I'm really happy that I was able to take this weekend off. Yes, my definition of "take off" is different from the standard. I pretty much needed a weekend in which I did not have commitments to fulfill or in which I was prioritising other people over my own things. It's been a really long time since I had a weekend that was mine. All mine to do what I wanted with it when I wanted to and could change my mind on the fly about what I was doing ... or do nothing ... or sleep the whole time. Or whatever. I was starting to feel anxious and resentful. So a big thanks to Amanda who represented 2011 at WASFF this weekend so that I didn't need to drive up from Rockingham and them back down again.

Friday night we were up at my place and I pottered around which was nice and then got my hair done Saturday morning and some sewing planned before I drove down to maelkann's. (But first I discovered I had ripped a tyre. The RAC man came within 10 mins of calling and fixed it without breaking a sweat.) I must confess being at maelkann's place is a leeetle bit like being on holiday. C cooks! And I only have whatever I brought with me to do/read/sew/watch so that means I do those things without distraction and actually get things done. And his room has really good light. It means I don't sleep in too much but I also wake up fully awake without needing to do the hour or two wake up thing with coffee and soft noises and that means I get more done!

And I need to rave about the pasta sauce that C made on Saturday. Truly delicious and a keeper of a recipe - spicy, with sundried tomatoes and olives ... and yum!

Anyhoo. My weekend was filled with cups of coffee, cuddles, good food and just the comfiest of company. I feel relaxed and refreshed.

What did I get done listwise?
1. Read one AA book
2. Finished up all the ASif! admin backlog
3. Got my emails down to 29!
4. Read and responded to all but 6 novella submissions
5. Watched the end of S2, all of S3 and 4 of The Guild
6. Emailed out about that sekret project
7. Sorted out the cash discrepancies in the Worldcon Sales Tallies with Tehani
8. Packaged up as many AA judging copies as possible with what I had
9. Worked on borders for a couple of quilts I'm doing (a well known boring part of the process but excellent when slushing or answering emails).

It doesn't really feel like all that much looking at it now but I had been procrastinating for a long time, or just not getting to, a lot of what got done on the above. Some was urgent and required in order to do other things. Others were not urgent but very tardy and weighing down on me in the background. Now all the emails in my inbox are only from 2010. Weird!

I worked solidly when I wasn't socialising this weekend but I feel like I had a relax. I feel so good because I made myself stick with tasks I'd been avoiding and so all this weight is now lifted. And I finally had/made time to get these things done and to prioritise reducing some of my own background stress.
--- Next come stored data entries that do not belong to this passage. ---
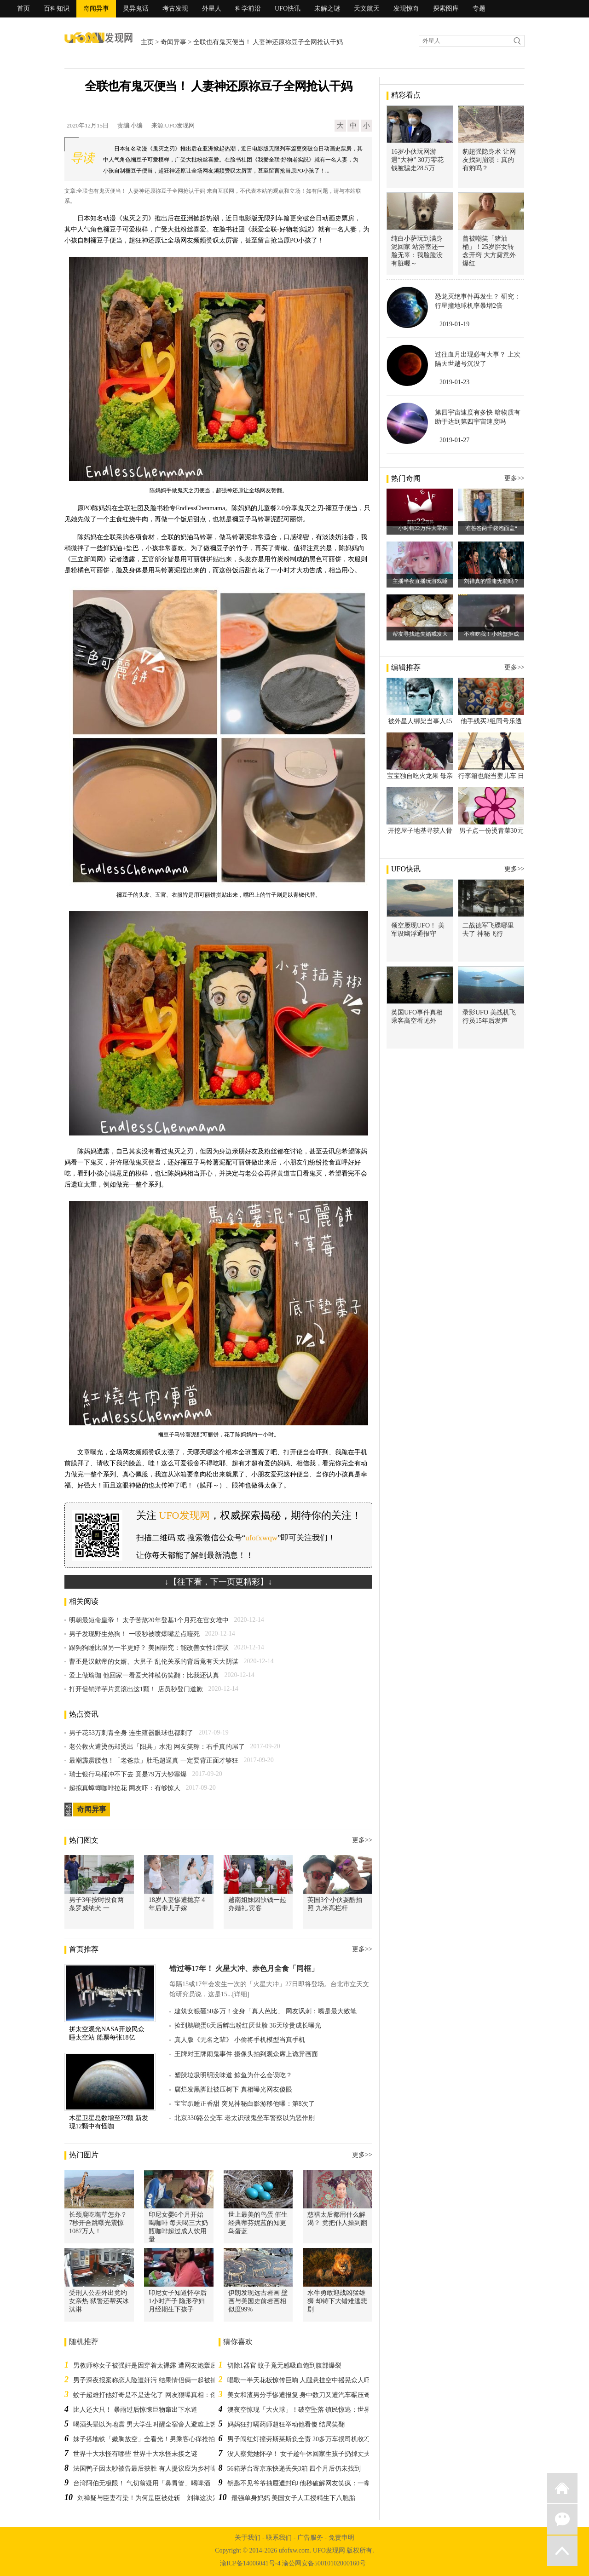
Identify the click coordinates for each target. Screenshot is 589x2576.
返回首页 (562, 2488)
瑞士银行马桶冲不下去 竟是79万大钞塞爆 (128, 1774)
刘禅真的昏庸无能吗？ (491, 581)
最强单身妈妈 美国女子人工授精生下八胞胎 (293, 2498)
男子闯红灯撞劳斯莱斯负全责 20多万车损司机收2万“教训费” (313, 2439)
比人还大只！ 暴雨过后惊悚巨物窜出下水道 (135, 2409)
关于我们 (247, 2537)
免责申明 (341, 2537)
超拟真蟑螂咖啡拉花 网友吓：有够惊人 (124, 1788)
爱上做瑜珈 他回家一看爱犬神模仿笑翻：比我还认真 (144, 1675)
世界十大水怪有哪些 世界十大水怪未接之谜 (135, 2453)
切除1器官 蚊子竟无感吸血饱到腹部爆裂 (284, 2365)
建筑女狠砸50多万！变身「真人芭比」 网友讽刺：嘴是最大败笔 (265, 2011)
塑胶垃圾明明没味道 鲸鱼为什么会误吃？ (233, 2075)
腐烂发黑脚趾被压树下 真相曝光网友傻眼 (233, 2089)
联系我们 (279, 2537)
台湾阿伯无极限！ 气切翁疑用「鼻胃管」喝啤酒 (141, 2483)
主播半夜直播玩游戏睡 (420, 581)
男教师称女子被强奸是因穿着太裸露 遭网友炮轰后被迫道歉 (158, 2365)
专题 (479, 8)
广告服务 (310, 2537)
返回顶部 (562, 2551)
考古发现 (175, 8)
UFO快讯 (287, 8)
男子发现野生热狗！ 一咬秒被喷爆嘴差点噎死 (134, 1634)
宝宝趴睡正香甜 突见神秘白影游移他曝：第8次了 (244, 2103)
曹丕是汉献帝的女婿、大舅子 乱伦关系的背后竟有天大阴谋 (153, 1661)
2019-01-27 (454, 440)
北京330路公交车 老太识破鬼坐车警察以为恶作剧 (244, 2118)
I also caught up with Terri at her place for dinner on Saturday night. And caught up with Tehani there and then today again for lunch. Terri cooked up an amazing vegetarian, gluten free storm. It was all deliciously good. And then there was fondue and coffee! Tehani brought me dessert today for lunch, which apparently I really needed (as per my pathetic tweets).

Much things achieved. Much stress reduced. Feeling loved and happy.